Illustration by Melanie Lambrick

GICs have been in the news in 2022 as interest rates rise in response to inflation. In fact, there has been a surge in demand for GICs thanks to favourable rates that might just be the best in more than 20 years. But what is a GIC, how does it work, and is it the right choice for your investments?

What is a GIC?

GIC stands for guaranteed investment certificate. It’s an investment tool whereby you lend money to a bank or other financial institution for a specific duration of time (the “term”) in order to earn interest. GICs can have either fixed or variable interest rates, and in general, the longer the term, the higher the rate. Depending on the product, interest might be paid out monthly, annually, at maturity (the end of the term) or on another time frame.

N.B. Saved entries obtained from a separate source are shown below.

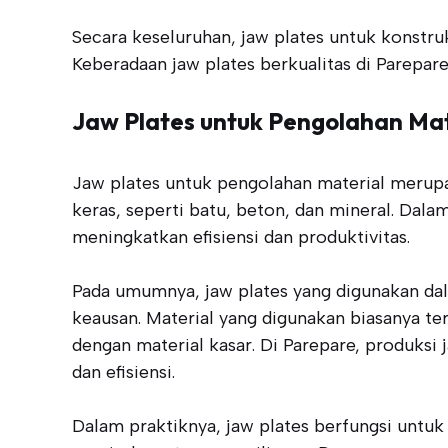
Secara keseluruhan, jaw plates untuk konstru
Keberadaan jaw plates berkualitas di Parepare
Jaw Plates untuk Pengolahan Mat
Jaw plates untuk pengolahan material merup
keras, seperti batu, beton, dan mineral. Dal
meningkatkan efisiensi dan produktivitas.
Pada umumnya, jaw plates yang digunakan da
keausan. Material yang digunakan biasanya te
dengan material kasar. Di Parepare, produksi
dan efisiensi.
Dalam praktiknya, jaw plates berfungsi untu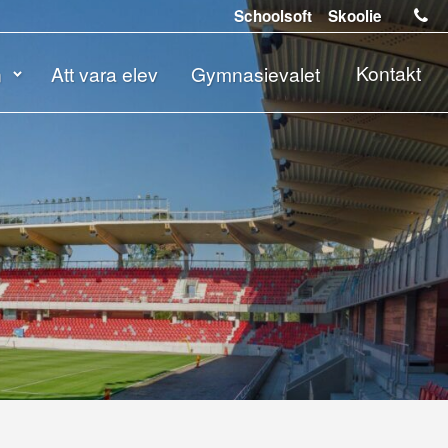
Schoolsoft
Skoolie
Kontakt
n
Att vara elev
Gymnasievalet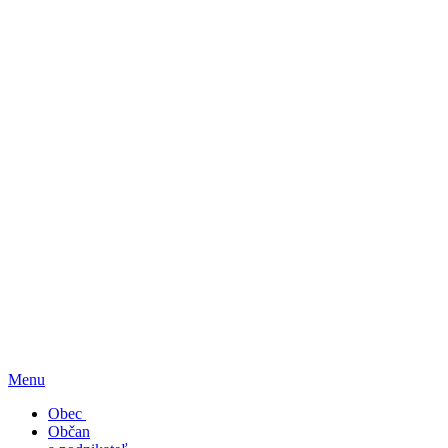
Menu
Obec
Občan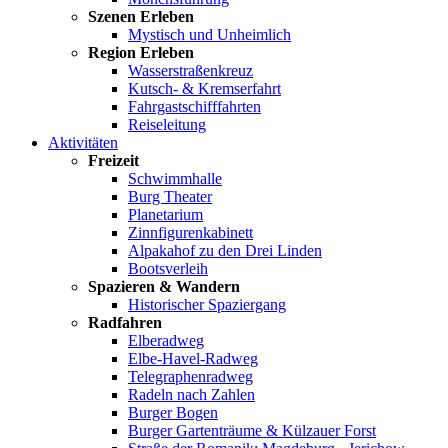
Szenen Erleben
Mystisch und Unheimlich
Region Erleben
Wasserstraßenkreuz
Kutsch- & Kremserfahrt
Fahrgastschifffahrten
Reiseleitung
Aktivitäten
Freizeit
Schwimmhalle
Burg Theater
Planetarium
Zinnfigurenkabinett
Alpakahof zu den Drei Linden
Bootsverleih
Spazieren & Wandern
Historischer Spaziergang
Radfahren
Elberadweg
Elbe-Havel-Radweg
Telegraphenradweg
Radeln nach Zahlen
Burger Bogen
Burger Gartenträume & Külzauer Forst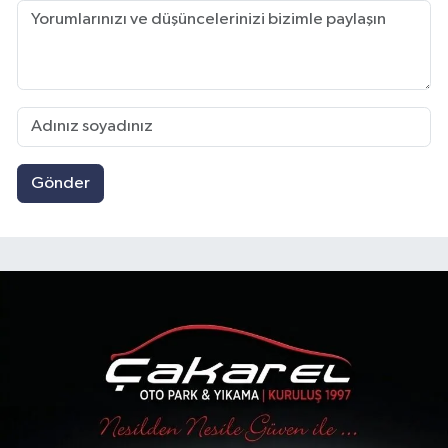
Gönder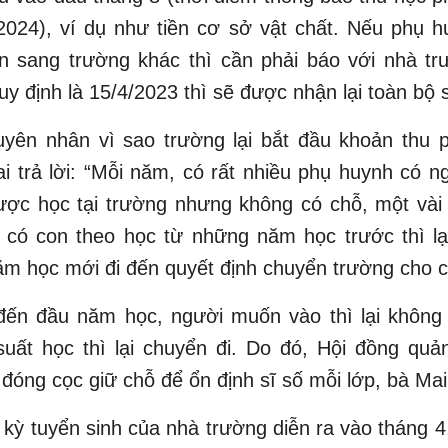
2024), ví dụ như tiền cơ sở vật chất. Nếu phụ 
n sang trường khác thì cần phải báo với nhà tr
quy định là 15/4/2023 thì sẽ được nhận lại toàn bộ s
uyên nhân vì sao trường lại bắt đầu khoản thu 
i trả lời: “Mỗi năm, có rất nhiều phụ huynh có 
ược học tại trường nhưng không có chỗ, một vài
 có con theo học từ những năm học trước thì lại
m học mới đi đến quyết định chuyển trường cho c
đến đầu năm học, người muốn vào thì lại không
uất học thì lại chuyển đi. Do đó, Hội đồng quản
 đóng cọc giữ chỗ để ổn định sĩ số mỗi lớp, bà Mai
 kỳ tuyển sinh của nhà trường diễn ra vào tháng 4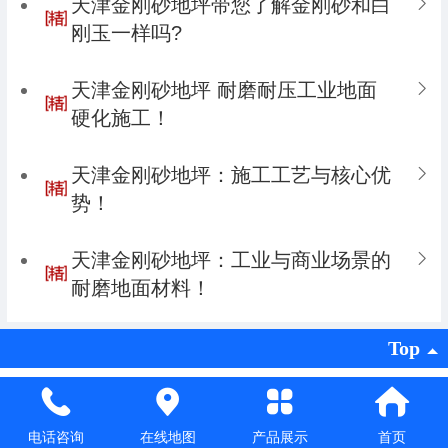
天津金刚砂‍地坪‍带您了解金刚砂和白
刚玉一样吗?
天津金刚砂地坪 耐磨耐压工业地面
硬化施工！
天津金刚砂‍地坪：施工工艺与核心优
势！
天津金刚砂‍地坪​：工业与商业场景的
耐磨地面材料！
Top
Copyright ©
天津鑫源达金刚砂厂
版权所有
技术支持：
津坤科技
|
电脑版
电话咨询
在线地图
产品展示
首页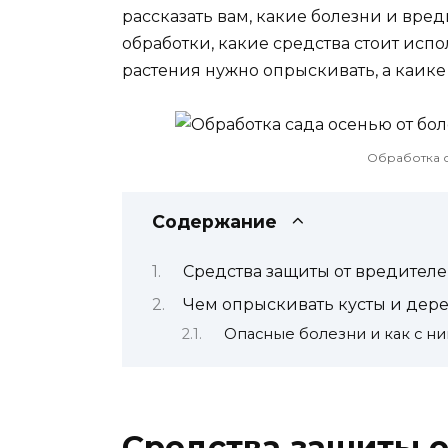
рассказать вам, какие болезни и вред
обработки, какие средства стоит испо
растения нужно опрыскивать, а каике
Обработка с
Содержание
Средства защиты от вредител
Чем опрыскивать кусты и дер
Опасные болезни и как с н
Средства защиты о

GICs are considered a safe investment – unlike with stocks, you don’t risk losing your money. And even if something were to happen with your bank, the federal government – through the Canada Deposit Insurance Corp. (CDIC) – guarantees the GIC’s combined principal and interest payments up to $100,000.


Where can GICs be purchased?

You’ve probably seen ads for GICs from the big banks, but while they’re a major seller of these products, they’re not the only place to buy. Numerous other financial institutions such as trust companies, smaller banks and credit unions offer them as well. It’s often worth shopping around for the best options before you buy – don’t be surprised to find higher interest rates outside your regular bank.

A note about insurance: Through the CDIC, GICs from banks and trust companies are insured up to $100,000; GICs from credit unions and caisses populaires are insured provincially.

How do GICs work?

In some ways, GICs seem like a savings account – you leave some money in the bank and it pays you a percentage in interest. The major difference is in liquidity. Most GICs are non-redeemable, meaning you’re committing that money to the issuer for a specific period of time. If you put $5,000 into a five-year GIC, for example, that $5,000 is locked in until the five years are up.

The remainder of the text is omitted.